Der erste Verhandlungstag ist mit Trauer gestrichen und erzählt von Entwurzelungen. Ein Paar, das sich in jungen Jahren kennengelernt hat. Frau Z. war 15. Was dann folgte: eine Art Höllenritt: on, off.
Immer wieder ist Alkohol im Spiel. Zuerst trinkt nur Gabriel. Dann auch Frau Z. Wenn sie sich nicht streiten, führen sie eine normale Beziehung, die irgendwann mit einem Kind möbliert wird. Frau Z. macht eine Entziehung mit, ist drei Monate trocken – dann entgleist ihr Leben wieder ins alte Muster.

On-Off

Irgendwann gelangen Gabriel und Frau Z. nach Deutschland. Sie haben sich bei einer Leiharbeitsfirma verdingt.
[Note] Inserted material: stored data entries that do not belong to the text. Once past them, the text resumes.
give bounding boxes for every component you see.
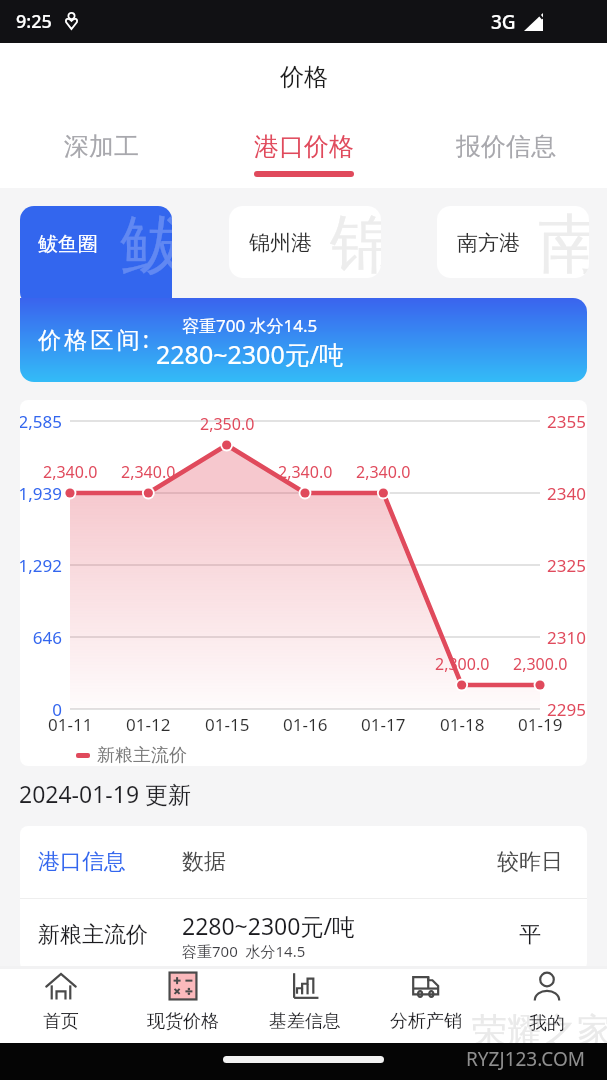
staticText: 较昨日 xyxy=(497,848,563,876)
staticText: 2,300.0 xyxy=(513,653,568,675)
staticText: 01-17 xyxy=(361,713,406,736)
staticText: 2340 xyxy=(547,482,586,505)
staticText: 646 xyxy=(20,626,62,649)
staticText: 首页 xyxy=(43,1010,79,1033)
staticText: 新粮主流价 xyxy=(38,921,182,949)
staticText: 2,340.0 xyxy=(121,461,176,483)
staticText: 9:25 xyxy=(16,9,52,34)
staticText: 01-11 xyxy=(48,713,93,736)
staticText: 数据 xyxy=(182,848,472,876)
staticText: 2,340.0 xyxy=(278,461,333,483)
staticText: 鲅鱼圈 xyxy=(38,232,98,257)
staticText: 2295 xyxy=(547,698,586,721)
button[interactable]: 首页 xyxy=(0,969,122,1033)
staticText: 容重700 水分14.5 xyxy=(182,314,318,337)
staticText: 南方港 xyxy=(457,230,520,256)
staticText: 2,585 xyxy=(20,410,62,433)
button[interactable]: 鲅 xyxy=(20,206,172,306)
staticText: 现货价格 xyxy=(147,1010,219,1033)
staticText: 1,939 xyxy=(20,482,62,505)
staticText: 我的 xyxy=(529,1012,565,1035)
staticText: 2280~2300元/吨 xyxy=(182,910,355,941)
staticText: 深加工 xyxy=(64,131,139,162)
staticText: 基差信息 xyxy=(269,1010,341,1033)
staticText: 01-18 xyxy=(440,713,485,736)
staticText: 锦州港 xyxy=(249,230,312,256)
button[interactable]: 锦 xyxy=(229,206,381,278)
staticText: 锦 xyxy=(330,206,381,276)
staticText: 容重700 水分14.5 xyxy=(182,941,306,961)
button[interactable]: 南 xyxy=(437,206,589,278)
staticText: 2,340.0 xyxy=(43,461,98,483)
staticText: 2,340.0 xyxy=(356,461,411,483)
button[interactable]: 分析产销 xyxy=(365,969,486,1033)
button[interactable]: 基差信息 xyxy=(244,969,365,1033)
staticText: 1,292 xyxy=(20,554,62,577)
staticText: 2280~2300元/吨 xyxy=(156,337,345,371)
staticText: 01-12 xyxy=(126,713,171,736)
staticText: 01-19 xyxy=(518,713,563,736)
button[interactable]: 报价信息 xyxy=(405,131,607,177)
staticText: 平 xyxy=(519,921,541,949)
staticText: 港口信息 xyxy=(38,848,182,876)
staticText: 价格 xyxy=(280,62,328,92)
staticText: 2310 xyxy=(547,626,586,649)
staticText: 2325 xyxy=(547,554,586,577)
staticText: 01-16 xyxy=(283,713,328,736)
button[interactable]: 港口价格 xyxy=(203,131,405,177)
staticText: RYZJ123.COM xyxy=(466,1046,586,1072)
staticText: 价格区间: xyxy=(38,323,153,354)
staticText: 南 xyxy=(538,206,589,276)
staticText: 新粮主流价 xyxy=(97,744,187,766)
button[interactable]: 我的 xyxy=(486,969,607,1035)
staticText: 2,350.0 xyxy=(200,413,255,435)
staticText: 分析产销 xyxy=(390,1010,462,1033)
button[interactable]: 深加工 xyxy=(0,131,203,177)
staticText: 荣耀之家 xyxy=(472,1009,607,1053)
staticText: 2355 xyxy=(547,410,586,433)
staticText: 港口价格 xyxy=(254,131,354,162)
staticText: 01-15 xyxy=(205,713,250,736)
staticText: 3G xyxy=(491,9,516,35)
button[interactable]: 现货价格 xyxy=(122,969,244,1033)
staticText: 鲅 xyxy=(120,206,172,287)
staticText: 2,300.0 xyxy=(435,653,490,675)
staticText: 0 xyxy=(20,698,62,721)
staticText: 报价信息 xyxy=(456,131,556,162)
staticText: 2024-01-19 更新 xyxy=(19,778,192,809)
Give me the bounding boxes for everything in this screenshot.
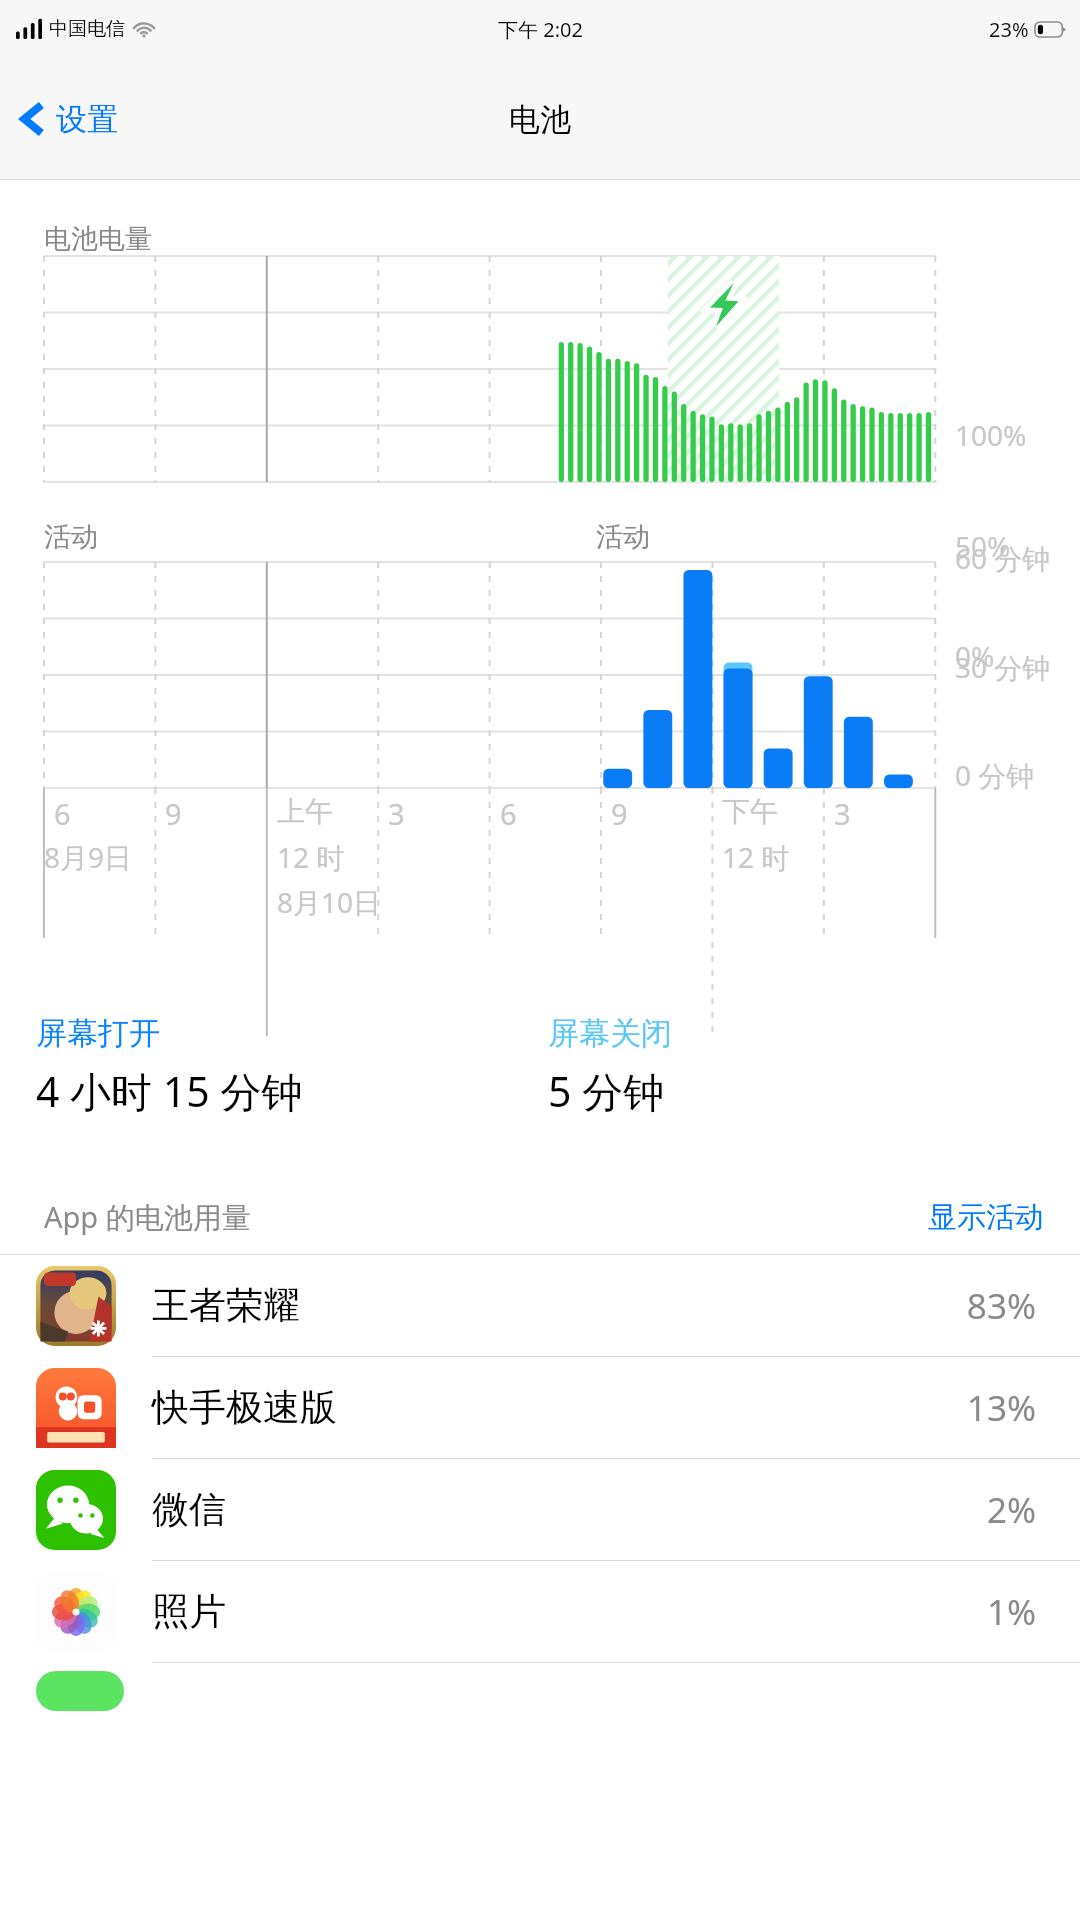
staticText: 活动 (596, 520, 650, 554)
staticText: 下午 2:02 (498, 16, 583, 43)
staticText: 8月9日 (44, 838, 133, 876)
staticText: 显示活动 (928, 1199, 1044, 1236)
staticText: 83% (966, 1282, 1036, 1330)
staticText: 电池 (509, 100, 571, 139)
staticText: 23% (989, 16, 1029, 43)
staticText: 快手极速版 (152, 1384, 337, 1431)
staticText: 50% (955, 527, 1011, 565)
staticText: 9 (165, 794, 182, 833)
staticText: 6 (54, 794, 71, 833)
staticText: 60 分钟 (955, 539, 1051, 577)
button[interactable]: 快手极速版 (0, 1357, 1080, 1458)
staticText: 2% (986, 1486, 1036, 1534)
staticText: 4 小时 15 分钟 (36, 1063, 303, 1119)
staticText: 设置 (56, 100, 118, 139)
staticText: 屏幕打开 (36, 1014, 160, 1053)
staticText: 100% (955, 416, 1027, 454)
staticText: 活动 (44, 520, 98, 554)
staticText: 9 (611, 794, 628, 833)
staticText: 照片 (152, 1588, 226, 1635)
staticText: 12 时 (722, 838, 790, 876)
staticText: 12 时 (277, 838, 345, 876)
staticText: 0 分钟 (955, 756, 1035, 794)
staticText: 6 (500, 794, 517, 833)
button[interactable]: 微信 (0, 1459, 1080, 1560)
staticText: 30 分钟 (955, 648, 1051, 686)
staticText: 5 分钟 (548, 1063, 665, 1119)
staticText: 1% (986, 1588, 1036, 1636)
staticText: 8月10日 (277, 883, 382, 921)
staticText: 13% (966, 1384, 1036, 1432)
staticText: 王者荣耀 (152, 1282, 300, 1329)
staticText: App 的电池用量 (44, 1197, 251, 1237)
staticText: 上午 (277, 794, 333, 829)
staticText: 3 (388, 794, 405, 833)
button[interactable]: 照片 (0, 1561, 1080, 1662)
staticText: 0% (955, 637, 995, 675)
staticText: 微信 (152, 1486, 226, 1533)
staticText: 中国电信 (49, 17, 125, 41)
staticText: 3 (834, 794, 851, 833)
button[interactable]: 王者荣耀 (0, 1255, 1080, 1356)
staticText: 屏幕关闭 (548, 1014, 672, 1053)
staticText: 下午 (722, 794, 778, 829)
button[interactable]: 设置 (0, 87, 132, 151)
staticText: 电池电量 (44, 222, 152, 256)
button[interactable]: 显示活动 (908, 1191, 1080, 1244)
Vielleicht muss die Geschichte einer Entwurzelung beschrieben werden. Frau Z. erzählt aus einem Leben, in dem Arbeitsverhältnisse von kurzer Dauer sind. Eine niederländische Firma ‚parkt‘ ihr Menschenmaterial in deutschen Wohnungen. Nicht nur Z.s Beziehung zu Gabriel – auch die Arbeitsverhältnisse folgen einem steten On-Off-Rhythmus. „Erzählen Sie von den Arbeitsverhältnissen, die länger als drei Monate gedauert haben“, bittet der Vorsitzende in der Befragung zur Person. Frau Z. überlegt. Sie findet nichts. Gabriel und sie leben – zusammen mit anderen Landsleuten – in angemieteten Wohnungen. Wird jemandem gekündigt, bleiben zwei bis drei Tage zum Räumen der Bleibe. Die Tat geschah an einem Samstag. Einen Tag vorher hatten Gabriel und Frau Z. die Kündigung erhalten. Montags hätten sie aus der Wohnung gemusst.

Tristesse

„Fahren Sie mal zu der Adresse, wo das passiert ist“, sagt jemand auf dem Gerichtsflur. „Fahren Sie hin. Steigen Sie nicht aus.“ Während der Verhandlungspause: Ein Ausflug zur Tatortumgebung. Reise an einen tristen Ort. Schaut man auf die Nummernschilder der Autos, die dort geparkt sind, ist viel europäisches Ausland dabei. Alles hier wirkt einsam. Natürlich: Auch Tristesse ist keine Entschuldigung für eine Tat wie diese. Trotzdem fühlt man soziale Distanz. Irgendwie, denkt man, gibt es Katastrophen mit Ansage. Frau Z. und Gabriel lebten in einem Land, zu dem es keine Beziehung gab. Sie waren auf sich gestellt – sich gegenseitig ausgeliefert. Es soll häufiger Streit gegeben haben. Bereits am Tattag haben Zeugen das ausgesagt. Das Problem bei diesen Aussagen: Sie wurden nicht von einem vereidigten Dolmetscher aufgenommen, sondern von einem Herrn von der Leiharbeitsfirma, der Deutsch und Polnisch spricht. Die Verteidigung lehnt alle in diesem Zusammenhang gemachten Aussagen ab.

Return to Sender

Am Tatort – dieser Eindruck entsteht am ersten Verhandlungstag – sprach außer der Besatzung des Rettungswagens und den Polizisten – niemand Deutsch. Einige der Zeugen: nicht mehr auffindbar oder nicht willens, aus Polen anzureisen, um Dinge zu wiederholen, die sie der Polizei bereits am Tattag gesagt hatten. Einschreiben in die Niederlande erreichen die Adressaten nicht: Return to Sender.

Kurzlebigkeit

Alles in dieser Geschichte ist flankiert von einer Kurzlebigkeit, die auch vor Gabriels Leben nicht Halt machen konnte. Keine 40 ist er geworden.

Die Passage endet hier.